Constant shareholder tensions
Durov’s relations with the other shareholders of the company were marked by regular tensions.
A few years ago, the young businessman referred to Mail.ru Group as a “trash holding.” He also called one of the group’s properties “a tasteless warehouse of viruses and warez.”
In October last year, Durov threatened to sue United Capital Partners – a fund that had become the company’s main shareholder after acquiring a 48% stake from two Vkontakte co-founders – for defamation.
The statement came after UCP publicly accused Durov of spending most of his time on personal projects – which could entail potential conflicts of interest between Vkontakte and Telegram, an IM project that Durov launched outside of Vkontakte.
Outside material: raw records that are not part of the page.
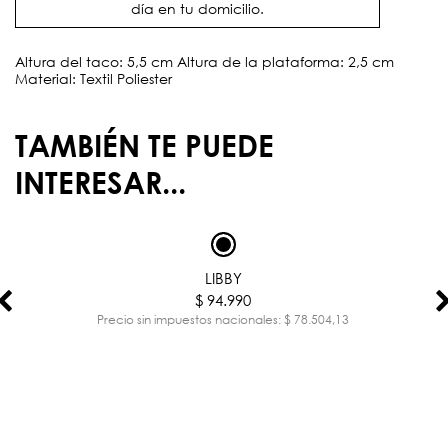
día en tu domicilio.
Altura del taco: 5,5 cm Altura de la plataforma: 2,5 cm
Material: Textil Poliester
TAMBIÉN TE PUEDE
INTERESAR...
LIBBY
$ 94.990
Precio sin impuestos nacionales: $ 78.504,13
The investor also stated that VK’s founder is “pathologically unable to respect agreements and rules of conduct,” and made it clear that another may replace Durov as head of Vkontakte.
New traffic record
Arguments between shareholders did not stop the social network’s growing popularity. Vkontakte recently registered a record 60 million visits from Russia and beyond in one day, Durov claimed last week on his VK page, up 10 million in a mere four months.
This growth dynamics could be partly explained by the network’s partnership with the upcoming Winter Olympics.
TNS has estimated Vkontakte’s average daily audience in December 2013 at 24.9 million unique users – ahead of competing networks Odnoklassniki.ru (17.9 million), Moi Mir (5.1 million) and Facebook (4.1 million).
Facebook lags far behind its Russian competitors in monthly terms, too, with 25.4 million unique users vs. 51.2 million for Vkontakte.
TNS’s figures take into account only users of 12 to 64 years of age from Russia.